There was a time when the number of CAD software applications could be counted on one hand. Now, with a constantly expanding world of developers, and numerous tools with which they can create enterprise-level apps for multiple platforms, searching for new CAD software has become rather tricky.
Choice is a great thing, but too much of it and you’re likely to end up spending more time trying to decide which CAD program is right for you than doing the stuff that gets invoices paid.
In this post, we’re going to run through the key things you need to bear in mind before investing in CAD software.
Determine your requirements
The first step is to consider your current position. Do you already have CAD software that is outdated or underperforming? Or are you a startup business looking to invest in such a tool for the first time? The answer to this question will determine how you start your search.
If your current CAD application is in dire need of a replacement, ask yourself the following questions:
- Which areas of the software, specifically, are resulting in a sluggish pace of work?
- Is the current system cumbersome and expensive when it comes to running on multiple computers?
- Is the current system too big an overhead in your annual accounts?
- What prompted your decision to reinvest in new CAD software? Were you tempted by seeing another application in use elsewhere?
- Do the developers of your current app offer reliable support?
If you’re new to the business, here’s what you should be asking yourself:
- Do you have a budget specifically for CAD software or are funds tight?
- Do you have one or more people that will need to access the CAD software?
- What computer hardware do you have to hand? (make a note of the specs)
- Are you going to be designing products that have both electronic and mechanical components?

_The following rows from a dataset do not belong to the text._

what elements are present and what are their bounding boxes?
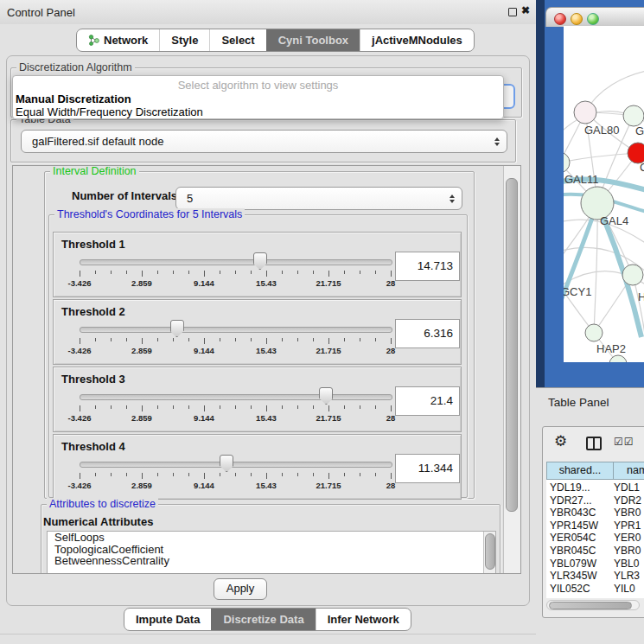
threshold-3-label: Threshold 3	[61, 373, 125, 386]
network-node-label: C	[640, 161, 644, 174]
tab-network-label: Network	[104, 30, 148, 50]
table-panel: ⚙ ☑☑ shared... name YDL19...YDL1YDR27...…	[542, 426, 644, 618]
attributes-group: Attributes to discretize Numerical Attri…	[41, 504, 501, 574]
attribute-item[interactable]: SelfLoops	[48, 532, 495, 544]
float-panel-icon[interactable]	[508, 8, 517, 16]
table-panel-divider	[536, 387, 644, 388]
threshold-1-value-field[interactable]: 14.713	[395, 252, 460, 281]
network-node-label: GA	[635, 124, 644, 137]
threshold-3-value-field[interactable]: 21.4	[395, 386, 460, 416]
threshold-1-ruler: -3.4262.8599.14415.4321.71528	[80, 269, 391, 290]
network-node[interactable]	[574, 101, 596, 124]
threshold-4-panel: Threshold 4 -3.4262.8599.14415.4321.7152…	[53, 434, 462, 500]
network-node-label: HA	[638, 290, 644, 303]
window-edge	[536, 0, 545, 387]
gear-icon[interactable]: ⚙	[554, 432, 567, 450]
interval-definition-title: Interval Definition	[50, 165, 139, 177]
threshold-4-label: Threshold 4	[61, 440, 125, 453]
combo-spinner-icon	[450, 194, 455, 203]
select-columns-icon[interactable]: ☑☑	[614, 436, 634, 448]
panel-title: Control Panel	[7, 6, 75, 19]
threshold-2-slider-thumb[interactable]	[170, 320, 184, 337]
threshold-2-ruler: -3.4262.8599.14415.4321.71528	[80, 336, 391, 357]
numerical-attributes-list[interactable]: SelfLoopsTopologicalCoefficientBetweenne…	[47, 531, 496, 574]
table-row[interactable]: YIL052CYIL0	[546, 583, 644, 596]
threshold-1-slider-track[interactable]	[80, 259, 392, 265]
table-row[interactable]: YDR27...YDR2	[546, 494, 644, 507]
table-data-value: galFiltered.sif default node	[32, 131, 163, 152]
cyni-bottom-tabbar: Impute Data Discretize Data Infer Networ…	[124, 608, 411, 631]
table-row[interactable]: YBR043CYBR0	[546, 507, 644, 520]
threshold-2-value-field[interactable]: 6.316	[395, 319, 460, 348]
apply-button[interactable]: Apply	[214, 578, 267, 600]
settings-viewport: Interval Definition Number of Intervals …	[12, 165, 521, 574]
table-rows: YDL19...YDL1YDR27...YDR2YBR043CYBR0YPR14…	[546, 481, 644, 595]
threshold-3-ruler: -3.4262.8599.14415.4321.71528	[80, 404, 391, 424]
tab-select[interactable]: Select	[209, 29, 265, 51]
column-header-name[interactable]: name	[613, 462, 644, 480]
network-node[interactable]	[623, 105, 644, 126]
attribute-item[interactable]: BetweennessCentrality	[48, 555, 495, 567]
tab-infer-network[interactable]: Infer Network	[316, 609, 411, 630]
column-header-shared[interactable]: shared...	[546, 462, 614, 480]
discretization-algorithm-title: Discretization Algorithm	[16, 61, 135, 73]
network-canvas[interactable]: GAL80GACGAL11GAL4GCY1HAHAP2	[564, 26, 644, 362]
table-data-combobox[interactable]: galFiltered.sif default node	[21, 130, 507, 153]
threshold-4-slider-track[interactable]	[80, 462, 392, 468]
table-row[interactable]: YDL19...YDL1	[546, 481, 644, 494]
control-panel-tabbar: Network Style Select Cyni Toolbox jActiv…	[76, 29, 475, 52]
network-window-titlebar[interactable]	[545, 7, 644, 27]
number-of-intervals-combobox[interactable]: 5	[175, 187, 462, 210]
attribute-item[interactable]: TopologicalCoefficient	[48, 544, 495, 556]
dropdown-item-manual-discretization[interactable]: Manual Discretization	[13, 92, 506, 106]
table-hscrollbar[interactable]	[546, 600, 640, 610]
network-node[interactable]	[622, 265, 643, 285]
zoom-traffic-light[interactable]	[587, 13, 599, 25]
threshold-2-slider-track[interactable]	[80, 327, 392, 333]
minimize-traffic-light[interactable]	[571, 13, 583, 25]
threshold-4-ruler: -3.4262.8599.14415.4321.71528	[80, 471, 391, 492]
tab-discretize-data[interactable]: Discretize Data	[211, 609, 315, 630]
number-of-intervals-value: 5	[187, 188, 193, 209]
threshold-1-label: Threshold 1	[61, 238, 125, 251]
bottom-divider	[0, 634, 536, 634]
number-of-intervals-label: Number of Intervals	[72, 189, 177, 202]
table-row[interactable]: YLR345WYLR3	[546, 570, 644, 583]
table-row[interactable]: YER054CYER0	[546, 532, 644, 545]
table-header-row: shared... name	[546, 462, 644, 480]
threshold-3-panel: Threshold 3 -3.4262.8599.14415.4321.7152…	[53, 367, 462, 432]
table-row[interactable]: YPR145WYPR1	[546, 520, 644, 532]
table-panel-title: Table Panel	[548, 396, 609, 409]
network-node-label: GAL80	[584, 124, 619, 137]
table-row[interactable]: YBR045CYBR0	[546, 545, 644, 558]
dropdown-item-equal-width[interactable]: Equal Width/Frequency Discretization	[13, 105, 506, 119]
threshold-4-slider-thumb[interactable]	[220, 455, 233, 472]
threshold-1-slider-thumb[interactable]	[253, 252, 267, 270]
tab-style[interactable]: Style	[159, 29, 209, 51]
tab-impute-data[interactable]: Impute Data	[124, 609, 211, 630]
threshold-coordinates-title: Threshold's Coordinates for 5 Intervals	[54, 208, 245, 220]
attributes-list-scrollbar[interactable]	[483, 532, 495, 574]
numerical-attributes-label: Numerical Attributes	[43, 515, 153, 528]
table-row[interactable]: YBL079WYBL0	[546, 558, 644, 571]
split-view-icon[interactable]	[586, 437, 602, 450]
network-node-label: GAL11	[564, 173, 599, 186]
settings-scrollbar[interactable]	[503, 166, 521, 573]
dropdown-placeholder-item[interactable]: Select algorithm to view settings	[13, 79, 503, 92]
app-root: Control Panel ✖ Network Style Select Cyn…	[0, 0, 644, 644]
close-panel-icon[interactable]: ✖	[521, 4, 530, 16]
attributes-title: Attributes to discretize	[47, 498, 158, 510]
threshold-1-panel: Threshold 1 -3.4262.8599.14415.4321.7152…	[53, 232, 462, 297]
network-icon	[88, 35, 99, 46]
network-node[interactable]	[564, 152, 570, 173]
network-node-label: GCY1	[564, 285, 591, 298]
network-node[interactable]	[585, 324, 603, 341]
control-panel-titlebar	[0, 0, 536, 24]
tab-cyni-toolbox[interactable]: Cyni Toolbox	[266, 29, 360, 51]
tab-jactivemnodules[interactable]: jActiveMNodules	[360, 29, 474, 51]
threshold-4-value-field[interactable]: 11.344	[395, 454, 460, 483]
close-traffic-light[interactable]	[554, 13, 566, 25]
tab-network[interactable]: Network	[77, 29, 159, 51]
threshold-3-slider-track[interactable]	[80, 394, 392, 400]
threshold-3-slider-thumb[interactable]	[319, 387, 333, 405]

Make a detailed list of all your requirements and keep it by your side as you begin your search.
Narrow your field of search
CAD software comes in many forms. Armed with your list of requirements, you should be able to pinpoint exactly what you need from the list below:
- 2D CAD. These enable you to design in two dimensions by using a variety of shapes and tools to construct elevations, floor plans and sections. Falls within the lower end of the price range and system requirements due to the inability to view a 3D modelling of your work.
- 3D CAD. These applications enable you to create complex three dimensional objects and buildings. Users can zoom in and out, pan and examine every nook and cranny of their work. More expensive than 2D CAD software.
- Multi-CAD environment. If you work in computer aided design, you’ll know that you’ll often have to collaborate with others using different systems. CAD software with multi environment support enables disparate systems and users to be consolidated, creating a far more coherent workspace.
Determine a budget
If you’re a startup and you answered ‘zero’ to the budget question above, you will have to realign your thinking somewhat. Although a quick Google search for ‘free CAD software’ yields some interesting results, professional designers should always invest properly in the best tool they can afford.
Happily, the new software landscape means you won’t have to break the bank to do so. There are now two methods for obtaining CAD software - the first being the traditional per-machine software licence that is paid up front and yours forever (although often comes with an annual support contract) or a monthly subscription-based model. The latter is usually more digestible, but some budgets may favour the one-time fee option.
Don’t forget the hardware
CAD software is still relatively resource-hungry when it comes to computing power. If your current CAD system is failing, it may be due to old hardware. Equally, if you’re just starting out and have a Windows laptop that chugs slowly through basic email and web tasks, you may not have enough grunt to make the most of modern CAD software.
This is why it is vitally important to make a note of the specification of any computers you currently have and check it against the requirements of CAD software vendors. If it doesn’t stack up, you may need to stretch that budget a little further.
It’s important that this decision isn’t rushed too much as the CAD softwareyou choose will be at the centre of the work environment. By asking these questions and keeping your company’s needs and capabilities at the front of your mind, you’ll be certain to make the right decision for the company and its budget.